I am working on a personal project and would like to manage my project in a better way. so instead of scribbling on paper, I would like to use some software meant for project management. This is just a starting so I dont want to spend a lot of money. All I want to know if there are some free tools available that people are using?
======
NadaAldahleh
Sandglaz: <http://www.sandglaz.com> I'm the Co-Founder and we use it ourselves
internally as well. It's a freemium model (so there is a free version and a
paid version). The paid version is 50% off until end of January.

------
dholowiski
Fogbugz, while not quite project management, has a 'startup' edition which is
free. <http://www.fogcreek.com/fogbugz/StudentAndStartup.html>

------
avalore
Django Admin. A few models, couple of custom templates. An hours work and does
everything we need, nice and simple.

------
benregn
Trello.com can be adapted for a variety of projects.
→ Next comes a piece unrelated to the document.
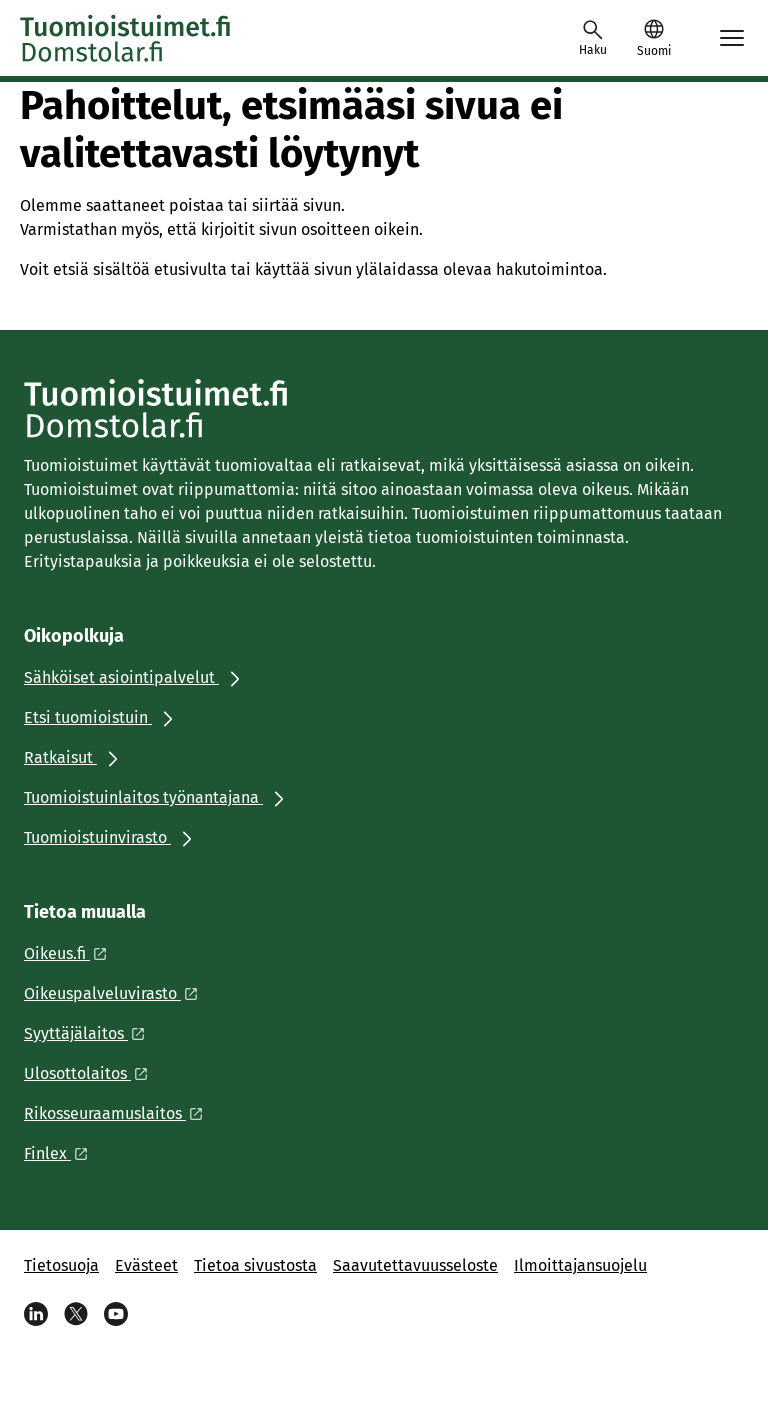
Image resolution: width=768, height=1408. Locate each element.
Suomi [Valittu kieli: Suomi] (654, 51)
It's free and is from a
respected software firm, Fog Creek.

------
runjake
RedMine (Ruby on Rails) and Trac (Python) are nice, for technical projects.

------
pdenya
Basecamp has a free tier.

------
dlf
andbang.com is new (i found it on HN) and dead simple. it's what i use most.
podio is great if you need something more powerful and customizable.

------
hhimanshu
I saw asana and I liked it